Activity:
Set out exactly, line by line, the stretch of data below that begins at the line containing "Durch ein verschlepptes" and ends at the line containing "Diagnose (Untersuchung)", with both ends kept.

Information shown:
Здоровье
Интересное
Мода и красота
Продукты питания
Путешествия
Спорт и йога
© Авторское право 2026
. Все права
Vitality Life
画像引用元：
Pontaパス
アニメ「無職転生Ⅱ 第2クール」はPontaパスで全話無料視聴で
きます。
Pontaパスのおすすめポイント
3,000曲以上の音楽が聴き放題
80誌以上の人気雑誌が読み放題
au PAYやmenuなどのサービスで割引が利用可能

...

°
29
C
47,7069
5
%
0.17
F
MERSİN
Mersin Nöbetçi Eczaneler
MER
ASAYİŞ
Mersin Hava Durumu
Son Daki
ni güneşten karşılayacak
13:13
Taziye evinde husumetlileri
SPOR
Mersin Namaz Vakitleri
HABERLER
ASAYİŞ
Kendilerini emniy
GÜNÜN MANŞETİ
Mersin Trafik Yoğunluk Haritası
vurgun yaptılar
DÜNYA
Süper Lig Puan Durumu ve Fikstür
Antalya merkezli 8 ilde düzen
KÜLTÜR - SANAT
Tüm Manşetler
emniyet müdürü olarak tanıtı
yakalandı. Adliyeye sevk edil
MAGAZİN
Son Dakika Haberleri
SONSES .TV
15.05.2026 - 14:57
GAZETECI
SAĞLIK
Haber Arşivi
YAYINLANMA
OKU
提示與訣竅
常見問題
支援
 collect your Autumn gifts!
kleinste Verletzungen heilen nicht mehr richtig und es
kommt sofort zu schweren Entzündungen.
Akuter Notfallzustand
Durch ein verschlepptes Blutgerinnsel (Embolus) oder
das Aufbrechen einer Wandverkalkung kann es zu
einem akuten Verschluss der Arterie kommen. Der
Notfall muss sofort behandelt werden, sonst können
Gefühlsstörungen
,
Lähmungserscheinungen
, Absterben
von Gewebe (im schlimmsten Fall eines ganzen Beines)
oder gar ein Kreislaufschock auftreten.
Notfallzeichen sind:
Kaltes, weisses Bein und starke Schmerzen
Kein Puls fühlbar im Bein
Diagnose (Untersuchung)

Solution to the exercise:
Durch ein verschlepptes Blutgerinnsel (Embolus) oder
das Aufbrechen einer Wandverkalkung kann es zu
einem akuten Verschluss der Arterie kommen. Der
Notfall muss sofort behandelt werden, sonst können
Gefühlsstörungen
,
Lähmungserscheinungen
, Absterben
von Gewebe (im schlimmsten Fall eines ganzen Beines)
oder gar ein Kreislaufschock auftreten.
Notfallzeichen sind:
Kaltes, weisses Bein und starke Schmerzen
Kein Puls fühlbar im Bein
Diagnose (Untersuchung)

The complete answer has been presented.